In 627 B.C., Nabupalassar with the help of Chaldean tribes became king of Babylon, declared independence from Assyria, and allied himself with the Medees, causing the collapse of the Assyrian empire and the fall of Nineveh in 612 B.C., and then he expanded the rule of Babylon over all of Mesopotamia and beyond.
Nabu-kadh-nassar (604-562 B.C.).
The son of Nabupallasar became Chaldean King of Babylon. with him Mesopotamia:
1) Reached the peak of its greatness
and glory; Babylon, its capital was recognized as “the pearl of kingdoms.
The jewel and boast of Chaldeans" (Isaia, 13, 19), and was proclaimed as
"a golden cup in the Lord's hand that made all the earth drunken. The nations
have drunken of her wine; therefore the nations are mad" (Jeremiah 51,7).
2) The Chaldeans, being an Aramaic
people, became a major factor for the spread of Aramaic language and its
Alphabet among the peoples of Near East, including their Hebrew captives
from Judea.
The Fall of Babylon
In 539 B.C., during the reign of King Nabuna'yd, Cyrus the Persian conquered Babylon putting and end to the Chaldean Empire and to the national rule in Mesopotamia, The Chaldean Empire was the last national name for Mesopotamia before falling to foreign powers. Though Mesopotamia was conquered by foreigners, the city of Babylon remained the capital and the most illustrious national symbol of the land. Even the Akhmanide kings added to their title: "King of Babylon and its land", they resided in the same Palace of Nabukadnassar. The continuity of the Chaldean identity persevered not only around Babylon but also in the establishment of a Chaldean principality of 'Udeini long the Euphrates (Ozoreina). King Abgar ruled it in 130 B.C.
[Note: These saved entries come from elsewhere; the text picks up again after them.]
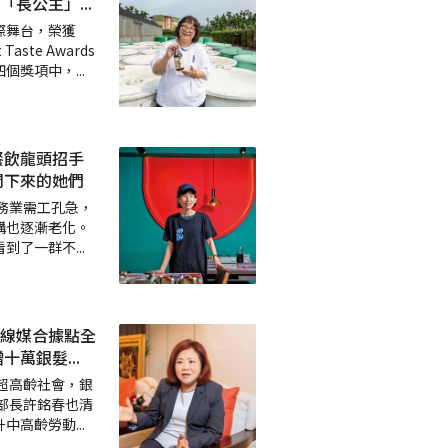
「長公主」
...
際舞台，榮獲
ste Awards
四個獎項中，
...
餐飲龍頭招手
閒下來的她們
服務業需工孔急，
構也逐漸老化。
看到了一群不
...
線媒合據點全
增十萬銀髮
...
入超高齡社會，銀
部長許銘春也清
升中高齡勞動
...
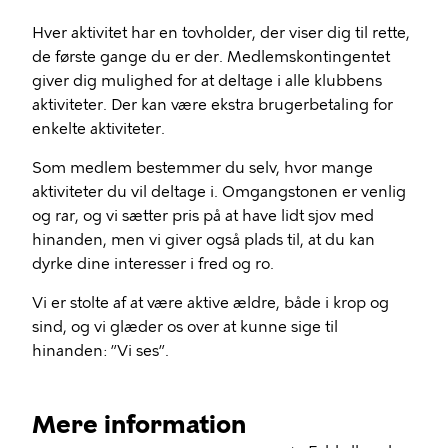
Hver aktivitet har en tovholder, der viser dig til rette,
de første gange du er der. Medlemskontingentet
giver dig mulighed for at deltage i alle klubbens
aktiviteter. Der kan være ekstra brugerbetaling for
enkelte aktiviteter.
Som medlem bestemmer du selv, hvor mange
aktiviteter du vil deltage i. Omgangstonen er venlig
og rar, og vi sætter pris på at have lidt sjov med
hinanden, men vi giver også plads til, at du kan
dyrke dine interesser i fred og ro.
Vi er stolte af at være aktive ældre, både i krop og
sind, og vi glæder os over at kunne sige til
hinanden: ”Vi ses”.
Mere information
When Babylon was destroyed and abandoned, all successive capitals (Seleucia, Ctesiphon, Baghdad) were built in its vicinity as though to take its role. Sequentially, the ecclesiastic administration of the Church of the East will follow the same civil line: the Catholicos-Patriarch will have his see in Seleucia-Ctesiphon, then in Baghdad, adopting the title of “Patriarch of the See of Babylon".
Alexander the Macedonian in Babylon (10 June
331-323 B.C.)
Crashing Dara III In the battle of Arbelu in 331 B.C., Alexander advanced
to Babylon, which he entered peacefully, and made it the capital of his
empire and his dreams, residing in the Southern Palace of Nabukadhnassar.
In 311 B.C., Seleucius I Nikator became the ruler of Mesopotamia. He
is the one who built Seleucia to substitute Babylon as the administrative
capital. Babylon, being constantly the field of warring factions was looted
and hit several times during the rule of Seleucians until it lost its splendor,
while maintaining the magic of her name until it fell definitely to Methredat
the Parthian in 140 B.C., who built a military camp in Ctesiphon in front
of the old Seleucia.
It is to be noted that Seleucians tried to acquire the collaboration of local population in Babylon, by granting special status to temples and their employees and the priestly class, restituting to them many confiscated properties. This fact resulted in a sort of revival of ancient Babylonian culture, where natural science was mixed with divination. That is the reason for some later Christian or Jewish authors to attribute to the name "Chaldean" the allusion to a pagan priest and astrologer.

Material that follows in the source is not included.